With only a couple of weeks left until we welcome 2019, we naturally find ourselves thinking about what we would like to achieve in the new year.
If you haven’t set your goals yet – don’t worry, you will find your motivation after reading this post.
If you have – fantastic! However, your work is not quite finished.
As Antoine de Saint-Exupéry said, “A goal without a plan is just a wish."
Good intentions and wishful thinking will only get you so far – so let’s kick those goals into action and make a plan for your language learning in 2019!
Step 1: Find out what motivates you
Remember when you first heard the language you want to learn? How it sounded, and the way it made you feel? Or perhaps you want to experience the culture and local locations of where that language is spoken. Whatever drew you to this language in the first place, dive deep and write down why it’s valuable and important to you so that you are reminded every day of why you want to learn this language.
Step 2: Determine how far you want to go
There is a big difference between knowing enough of the language to get you by for a two-week holiday compared to becoming fluent. Determining how far you want to go is a crucial step in measuring your progress (Step 3). For example, you can define your goals by setting a date for when you will complete your studies, or, you can set a goal of reaching a certain level of competency regardless of how long it may take. Remember to set them in a positive tone: for example, “In six months I will have completed consistent, quality study.”
Step 3: Measure your progress as you go
Measuring your progress has hugely positive impacts on your improvement, so it is vital that you consistently do this exercise to ensure you maintain your levels of interest. In the simplest form, you can revise your work from the previous week or month, identify the ways in which you have improved - no matter how big or small - and give your self a pat on the back. Or, for those more comfortable with their own voice (cue cringing), record yourself speaking the language and document this as you go along. Make your progress revisions short, fun and regular and we promise you will find new motivation every single time.
Step 4: Make time, don’t find it
Isn’t is funny when we think to ourselves, ‘Oh no, I don’t have time,’ yet we can find the time to watch a couple hours of Netflix every night, or scroll social media? 'Finding the time' (usually meaning if you have 'time leftover') to learn, improve and revise your language skills won’t work, so don’t put yourself through the torment. Make the time. You can do this by looking at your current weekly schedule; nothing too elaborate, simply record your usual weekly commitments and activities such as work, family, fitness, errands and leisure. Now work in one to three hours of study time (depending on your goal intensity in Step 2). You’ll be surprised at how much spare time you actually have (Side note: Download Moment for Apple, or Quality Time for Android to find out where your time really goes). Once you’ve gotten into the rhythm it will become habit, and before you know it you will be wondering what else you can fit into your week.
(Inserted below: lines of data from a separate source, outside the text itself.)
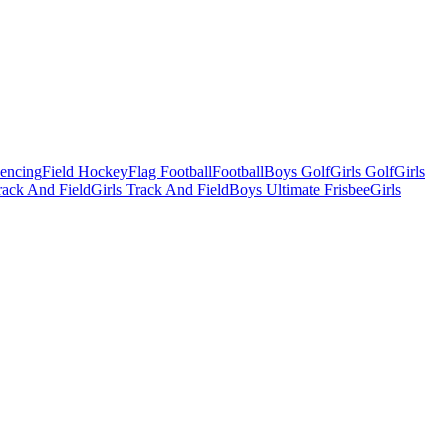
Fencing
Field Hockey
Flag Football
Football
Boys Golf
Girls Golf
Girls
ack And Field
Girls Track And Field
Boys Ultimate Frisbee
Girls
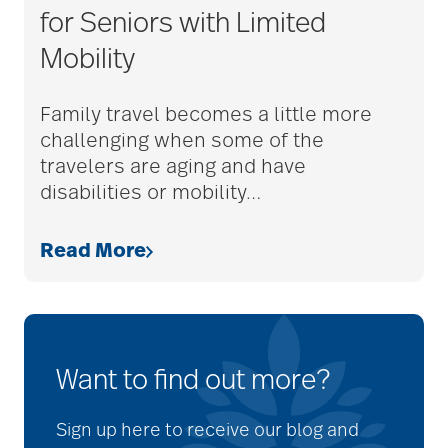
for Seniors with Limited
Mobility
Family travel becomes a little more
challenging when some of the
travelers are aging and have
disabilities or mobility
…
Read More
Want to find out more?
Sign up here to receive our blog and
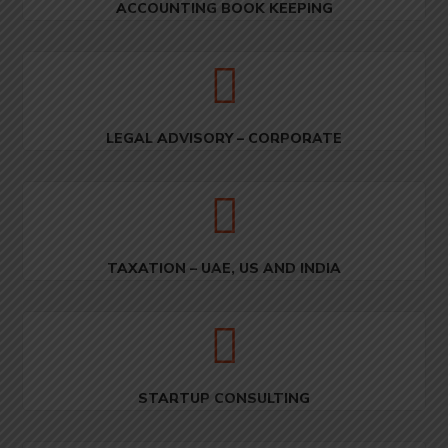
ACCOUNTING BOOK KEEPING
LEGAL ADVISORY – CORPORATE
TAXATION – UAE, US AND INDIA
STARTUP CONSULTING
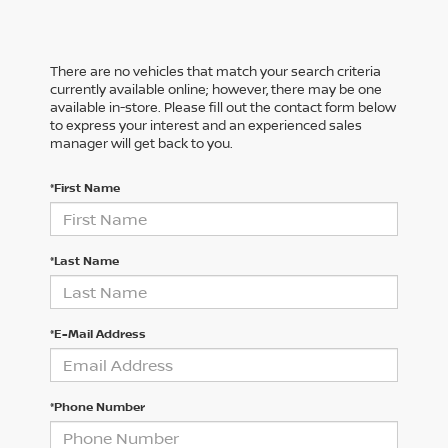
There are no vehicles that match your search criteria
currently available online; however, there may be one
available in-store. Please fill out the contact form below
to express your interest and an experienced sales
manager will get back to you.
*First Name
*Last Name
*E-Mail Address
*Phone Number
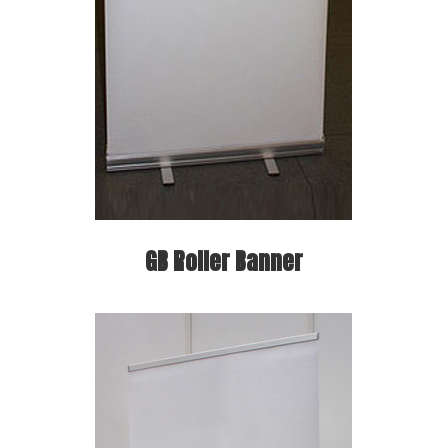
GB Roller Banner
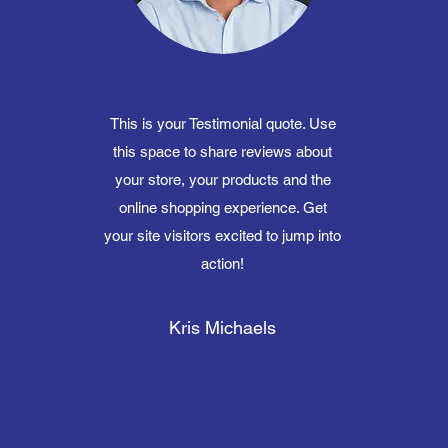
This is your Testimonial quote. Use
this space to share reviews about
your store, your products and the
online shopping experience. Get
your site visitors excited to jump into
action!
Kris Michaels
- Make sure your goals are SMART
- Time Bound
- Look at your goals and your plan to achieve them every day (put them in the bathroom or on a vision board)
- Allow for the unexpected to happen and be okay with it (like relatives visiting, or being under the weather)
- Reassess your motivations, goals and the way you measure your progress as you go (your main goal, or ‘end game’ will stay the same, but that doesn’t mean you can’t change it up along the way to ensure you get there successfully).
If this post has inspired you to set your language goals and a plan to achieve them, act on that motivation and get in touch! Find out when you can start learning one of the eight languages we offer here at The Language Academy. Call us on (07) 5578 6838 or email firstname.lastname@example.org to find out more.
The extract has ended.